Climate change impacts TB through various pathways, alterations in climatic factors such as temperature and precipitation influence the host immune responses by modifying the distribution of vitamin D, Ultraviolet (UV) radiation exposure, and other risk factors [8]. Interestingly, we found the influence of meteorological factors on the TB incidence related with the immune status of PLWHA. A CD4(+) T cell count below 200 cells/µL indicates a diagnosis of AIDS after HIV infection [53], signifying severe impairment of the immune system [54]. In the present study, we found that patients with compromised immune system were more sensitive to the effects on climate change and air pollutants. Alterations in meteorological factors can impact the susceptibility to TB by modulating the host immune response. An increase in precipitation results in a humid surrounding environment and a reduction in UV radiation. UV radiation serves as the primary source of Vitamin D, which exhibits immunostimulatory and immunosuppressive effects associated with anti-mycobacterial responses in humans [55]. The deficiency of Vitamin D is correlated with an elevated susceptibility to TB [56]. Vitamin D deficiency is more prevalent among PLWHA, because it is correlated with compromised immune responses in PLWHA [57]. Therefore, PLWHA is more sensitive to climate fluctuations in TB incidence than the general population, particularly among those with severe immune dysfunction. The findings highlight the importance of seasonal preventive measures to control TB infection in PLWHA, particularly those experiencing severe immunodeficiency.

Elevated levels of air pollutants are associated with impaired lung function due to oxidative stress, which may cause airway inflammation, inhibit the macrophage function, and increase susceptibility to MTB [58, 59]. And HIV impairs the host immune defense against MTB infection and impairs phagocytosis of MTB by macrophage [59], thus PLWHA are more likely to develop TB than general individuals. Furthermore, we found a significant detrimental impact of PM10 in PLWHA with severe immunodeficiency in present study. Therefore, it is reasonable to speculate that pollutants are more likely to induce an increased susceptibility and risk of TB morbility in individuals with severe immunodeficiency.

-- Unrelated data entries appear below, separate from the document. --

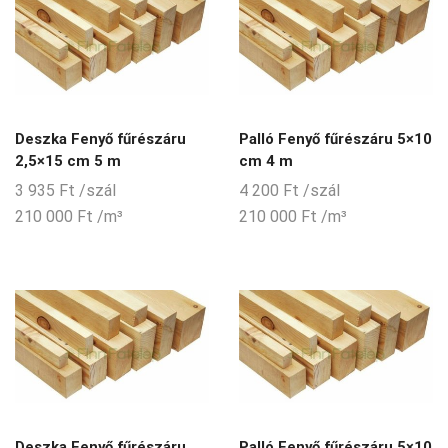
Deszka Fenyő fűrészáru
Palló Fenyő fűrészáru 5×10
2,5×15 cm 5 m
cm 4 m
3 935
Ft
/szál
4 200
Ft
/szál
210 000
Ft
/m³
210 000
Ft
/m³
Deszka Fenyő fűrészáru
Palló Fenyő fűrészáru 5×10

There are some limitations in our study. Firstly, the model was fitted using the average levels of weather, pollutants, and TB cases in nine cities in Guangxi province, which enhanced the overall stability of the model but impacted the estimation of the extreme effects. Secondly, given the ecological nature of this study, it is impossible to establish the relationship between the exposure and the effect at the individual level, and the ecological fallacy is inevitable. Therefore, this study mainly provides evidence for the associations between TB incidence, meteorological factors, and air pollutants in PLWHA, but it lacks evidence of causal inference.

Conclusion

This study demonstrated the significant cumulative lag-response effects of temperature and precipitation on TB risk in PLWHA. Moreover, the hot, rainyt, and rainless effects are associated with a decreased TB risk in PLWHA. Additionally, the impact of meteorological factors on TB incidence is contingent upon the immunological status of PLWHA.